Methods: Data from the Household Component of Medical Expenditure Panel Survey (MEPS-HC) 2007 thru 2011 (n=95,426) were utilized. A binary indicator of regular PA was measured by asking whether participants spend half an hour or more in physical activity at least three times a week. Self-report measure of healthcare utilization and expenditures were examined in seven service categories: preventive (10 measures of preventive services recommended by the U.S. Preventive Services Task Force, e.g, colorectal cancer screening for people aged 50 and older, mammogram for women, etc), office-based, outpatient, emergency department, inpatient, home health, and prescription medicines. Logistic regression models were estimated for binary response variables. Negative binomial models were fitted for total number of visits among participants for each service category. Generalized linear model (GLM) with a gamma distribution using a log link was applied to compare total expenditure among service users by PA level. All models were estimated using Stata 11.0 to account for the complex survey design of the MEPS-HC, adjusted for BMI, gender, age, self-rated health, smoking status, disabilities, mental health, health beliefs, poverty level, insurance, and physical comorbidities.

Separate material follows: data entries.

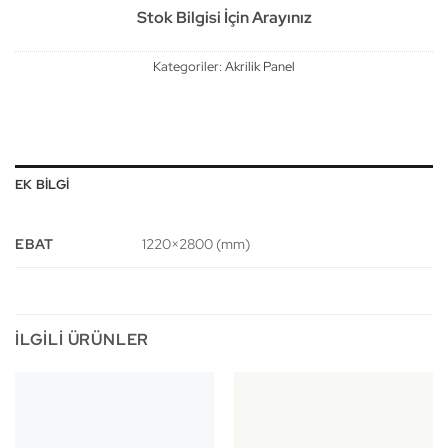
Stok Bilgisi İçin Arayınız
Kategoriler:
Akrilik Panel
EK BILGI
EBAT
1220×2800 (mm)
İLGILI ÜRÜNLER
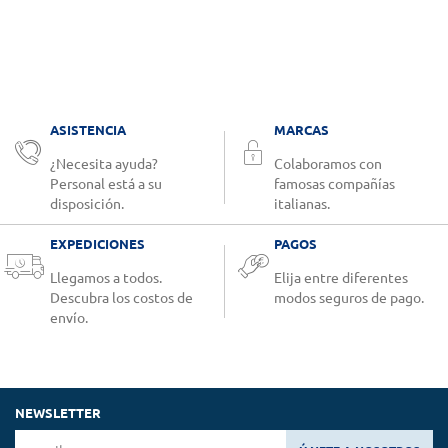
ASISTENCIA
MARCAS
¿Necesita ayuda?
Colaboramos con
Personal está a su
famosas compañías
disposición.
italianas.
EXPEDICIONES
PAGOS
Llegamos a todos.
Elija entre diferentes
Descubra los costos de
modos seguros de pago.
envío.
NEWSLETTER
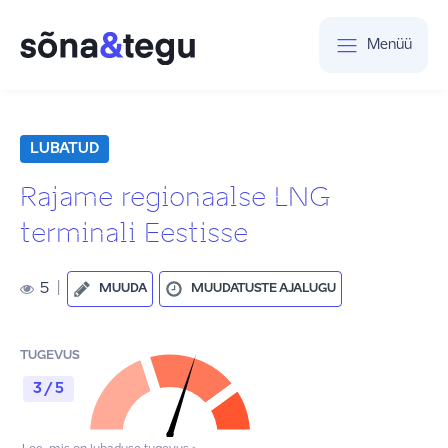
Menüü
LUBATUD
Rajame regionaalse LNG
terminali Eestisse
5
|
MUUDA
MUUDATUSTE AJALUGU
TUGEVUS
3 / 5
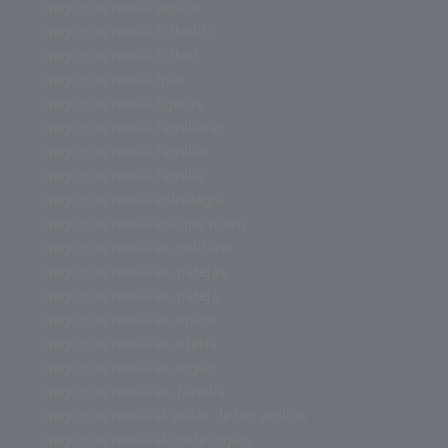
juegos de mesa gestos
juegos de mesa futbolito
juegos de mesa futbol
juegos de mesa fnac
juegos de mesa figuras
juegos de mesa familiares
juegos de mesa familiar
juegos de mesa familia
juegos de mesa estrategia
juegos de mesa escape room
juegos de mesa en solitario
juegos de mesa en parejas
juegos de mesa en pareja
juegos de mesa en online
juegos de mesa en oferta
juegos de mesa en ingles
juegos de mesa en familia
juegos de mesa el señor de los anillos
juegos de mesa el corte ingles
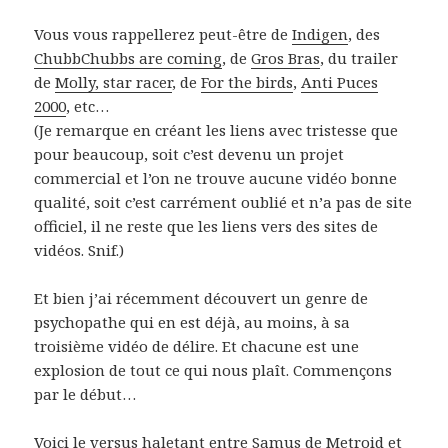
Vous vous rappellerez peut-être de
Indigen
, des
ChubbChubbs are coming
, de
Gros Bras
, du trailer
de
Molly, star racer
, de
For the birds
,
Anti Puces
2000
, etc…
(Je remarque en créant les liens avec tristesse que
pour beaucoup, soit c’est devenu un projet
commercial et l’on ne trouve aucune vidéo bonne
qualité, soit c’est carrément oublié et n’a pas de site
officiel, il ne reste que les liens vers des sites de
vidéos. Snif.)
Et bien j’ai récemment découvert un genre de
psychopathe qui en est déjà, au moins, à sa
troisième vidéo de délire. Et chacune est une
explosion de tout ce qui nous plaît. Commençons
par le début…
Voici le versus haletant entre Samus de Metroid et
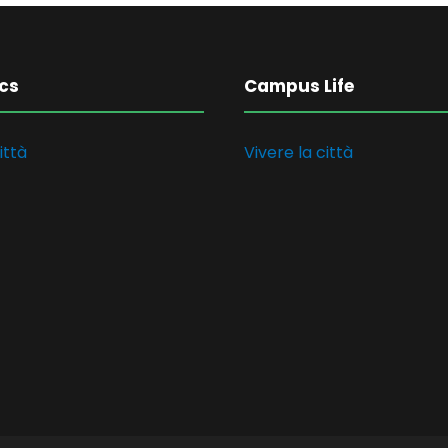
cs
Campus Life
ittà
Vivere la città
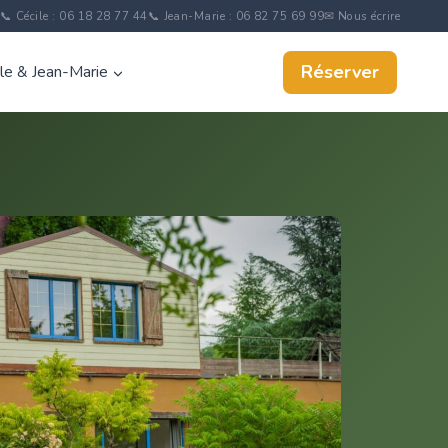
📞 Cécile : 06 18 28 77 44
📞 Jean-Marie : 06 82 75 69 99
✉ Nous écrire
Réserver
ile & Jean-Marie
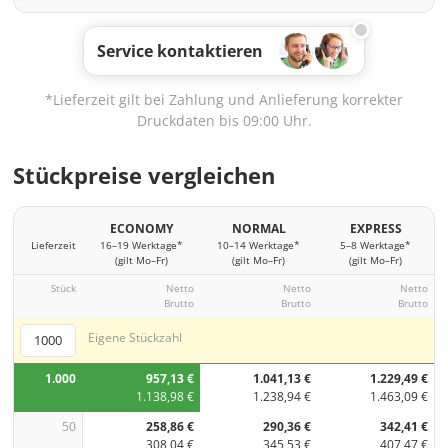
Service kontaktieren
*Lieferzeit gilt bei Zahlung und Anlieferung korrekter
Druckdaten bis 09:00 Uhr.
Stückpreise vergleichen
ECONOMY
NORMAL
EXPRESS
Lieferzeit
16–19 Werktage*
10–14 Werktage*
5–8 Werktage*
(gilt Mo–Fr)
(gilt Mo–Fr)
(gilt Mo–Fr)
Stück
Netto
Netto
Netto
Brutto
Brutto
Brutto
Eigene Stückzahl
1.000
957,13 €
1.041,13 €
1.229,49 €
1.138,98 €
1.238,94 €
1.463,09 €
50
258,86 €
290,36 €
342,41 €
308,04 €
345,53 €
407,47 €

Results: Regular PA was associated with increased odds of utilization of all 10 preventive services (ORs ranged from 1.07 to 1.39, p<.001) and office-based care (OR=1.06, p=.02). As well, adults who engaged in regular PA were less likely to use emergent care (OR=.94, p=.02), inpatient care (OR=0.82, p<.001), and home health (OR=0.67, p<.001). Among participants who utilized services in the past year, adults who engaged in regular PA had less overnight hospital stays (IRR=.88, p<.01) and home health days (IRR=.83, p=.04). They also spent 9% less on outpatient care and 10% less on inpatient care (p<.05).

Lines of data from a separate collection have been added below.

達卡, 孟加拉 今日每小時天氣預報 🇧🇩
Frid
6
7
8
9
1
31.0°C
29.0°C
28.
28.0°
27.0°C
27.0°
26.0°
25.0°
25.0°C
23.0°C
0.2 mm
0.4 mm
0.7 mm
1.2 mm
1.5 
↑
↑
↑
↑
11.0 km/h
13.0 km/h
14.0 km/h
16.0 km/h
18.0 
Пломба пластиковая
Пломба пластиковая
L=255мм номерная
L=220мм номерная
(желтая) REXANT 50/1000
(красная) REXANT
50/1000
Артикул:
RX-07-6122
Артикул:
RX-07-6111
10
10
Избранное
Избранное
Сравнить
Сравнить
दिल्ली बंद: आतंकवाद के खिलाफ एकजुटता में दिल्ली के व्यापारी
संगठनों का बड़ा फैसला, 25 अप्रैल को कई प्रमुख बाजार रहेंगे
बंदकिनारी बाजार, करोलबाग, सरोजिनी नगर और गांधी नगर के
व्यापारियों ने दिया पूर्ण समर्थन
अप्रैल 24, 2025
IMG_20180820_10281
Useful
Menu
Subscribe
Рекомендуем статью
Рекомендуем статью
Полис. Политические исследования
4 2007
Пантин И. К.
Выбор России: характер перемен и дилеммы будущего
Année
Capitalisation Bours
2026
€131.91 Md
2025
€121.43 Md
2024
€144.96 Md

Conclusions/Implications: Regular PA was correlated with increased utilization of preventive and primary care, and decreased utilization of inpatient care, home health and emergent care. Regular PA also appears to reduce health care expenditures. Generally, inpatient, home health, and emergent care are costly and less desirable for the individuals and society. Our findings suggest promoting regular physical activity as a potential way to reduce demand for these costly health services.